EXERCISE REQUIREMENTS
Where the line containing "studiokurenai.fr" appears in the records below, begin there and write out each line exactly until the last one, and nothing more.

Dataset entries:

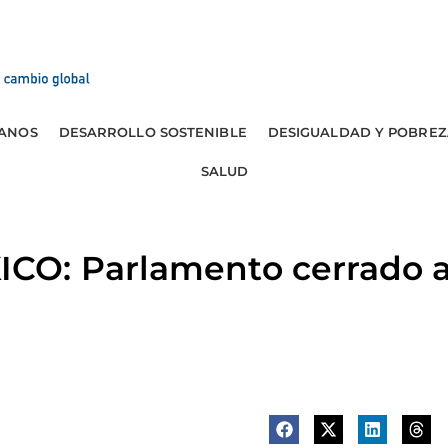
ANOS
DESARROLLO SOSTENIBLE
DESIGUALDAD Y POBREZ
SALUD
O: Parlamento cerrado a 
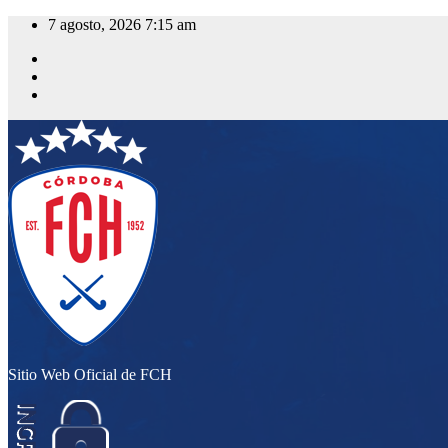
Saltar
7 agosto, 2026
7:15 am
al
contenido
Sitio Web Oficial de FCH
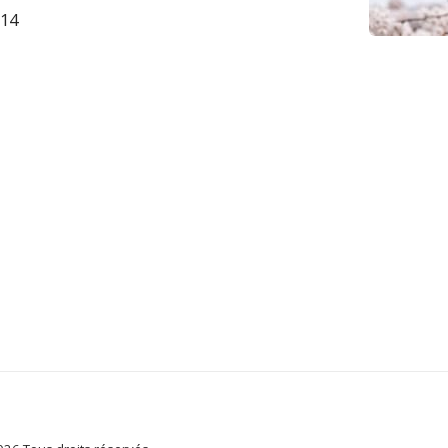
114
ACCUEIL
BIENVENU A
ARTICLES ET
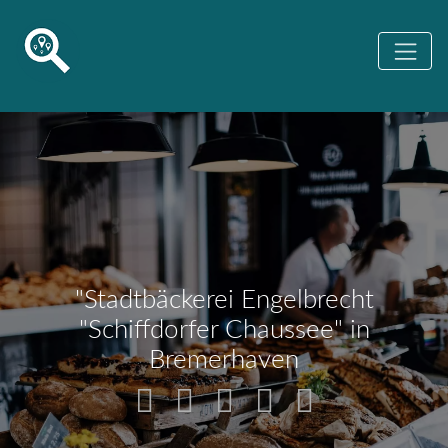
"Stadtbäckerei Engelbrecht
"Schiffdorfer Chaussee" in
Bremerhaven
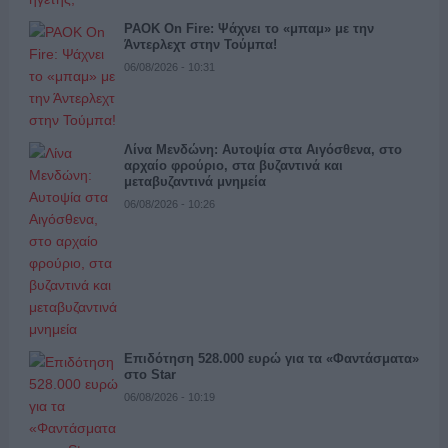
PAOK On Fire: Ψάχνει το «μπαμ» με την
Άντερλεχτ στην Τούμπα!
06/08/2026 - 10:31
Λίνα Μενδώνη: Αυτοψία στα Αιγόσθενα, στο
αρχαίο φρούριο, στα βυζαντινά και
μεταβυζαντινά μνημεία
06/08/2026 - 10:26
Επιδότηση 528.000 ευρώ για τα «Φαντάσματα»
στο Star
06/08/2026 - 10:19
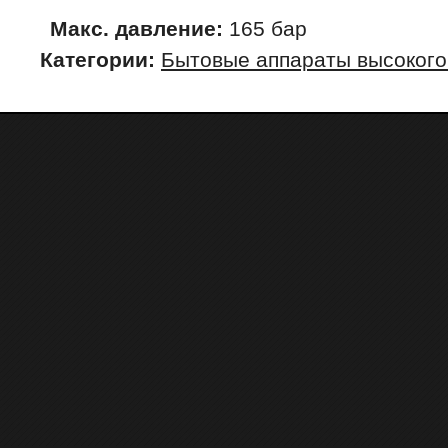
Макс. давление:
165 бар
Категории:
Бытовые аппараты высокого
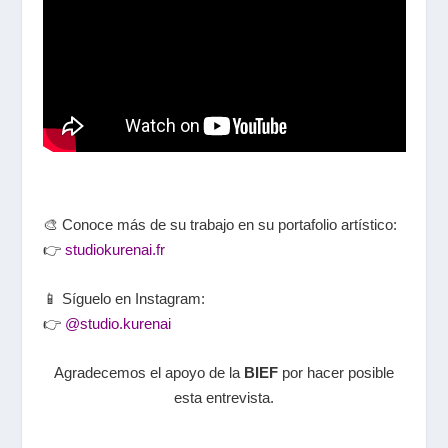
🎨 Conoce más de su trabajo en su portafolio artístico:
👉
studiokurenai.fr
📱 Síguelo en Instagram:
👉
@studio.kurenai
Agradecemos el apoyo de la
BIEF
por hacer posible
esta entrevista.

ANSWER BOX
studiokurenai.fr
📱 Síguelo en Instagram:
👉
@studio.kurenai
Agradecemos el apoyo de la
BIEF
por hacer posible
esta entrevista.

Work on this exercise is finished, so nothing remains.